• _REQUIREMENT_
The required answer is a copy of each line in the entries below that includes "Amour".

● ● ● ● ● ● ●

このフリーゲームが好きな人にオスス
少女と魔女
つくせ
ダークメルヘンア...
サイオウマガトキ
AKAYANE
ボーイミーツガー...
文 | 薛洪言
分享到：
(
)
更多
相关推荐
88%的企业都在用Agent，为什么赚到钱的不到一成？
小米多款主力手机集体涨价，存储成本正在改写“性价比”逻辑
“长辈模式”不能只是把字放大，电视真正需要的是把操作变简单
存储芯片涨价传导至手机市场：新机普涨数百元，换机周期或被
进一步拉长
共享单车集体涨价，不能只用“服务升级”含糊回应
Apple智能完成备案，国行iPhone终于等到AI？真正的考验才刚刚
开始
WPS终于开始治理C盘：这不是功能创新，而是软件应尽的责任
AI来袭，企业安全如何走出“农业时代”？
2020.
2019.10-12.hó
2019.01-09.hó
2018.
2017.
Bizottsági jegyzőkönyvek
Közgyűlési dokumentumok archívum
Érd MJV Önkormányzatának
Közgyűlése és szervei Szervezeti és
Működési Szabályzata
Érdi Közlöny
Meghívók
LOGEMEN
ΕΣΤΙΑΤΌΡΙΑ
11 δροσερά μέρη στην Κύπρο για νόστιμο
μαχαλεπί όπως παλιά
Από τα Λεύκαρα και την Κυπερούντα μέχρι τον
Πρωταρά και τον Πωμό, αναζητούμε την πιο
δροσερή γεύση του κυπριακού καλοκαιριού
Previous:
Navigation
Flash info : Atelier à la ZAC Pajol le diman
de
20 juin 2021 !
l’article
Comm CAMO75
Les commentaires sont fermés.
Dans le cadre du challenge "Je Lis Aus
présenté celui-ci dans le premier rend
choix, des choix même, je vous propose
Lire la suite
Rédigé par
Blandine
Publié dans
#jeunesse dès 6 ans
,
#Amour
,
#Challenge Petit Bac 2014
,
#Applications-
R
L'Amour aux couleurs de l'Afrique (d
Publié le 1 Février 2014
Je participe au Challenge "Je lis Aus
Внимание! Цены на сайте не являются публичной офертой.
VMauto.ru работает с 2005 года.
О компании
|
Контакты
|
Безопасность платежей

● ● ● ● ● ● ●

• _RESPONSE AREA_
#Amour
L'Amour aux couleurs de l'Afrique (d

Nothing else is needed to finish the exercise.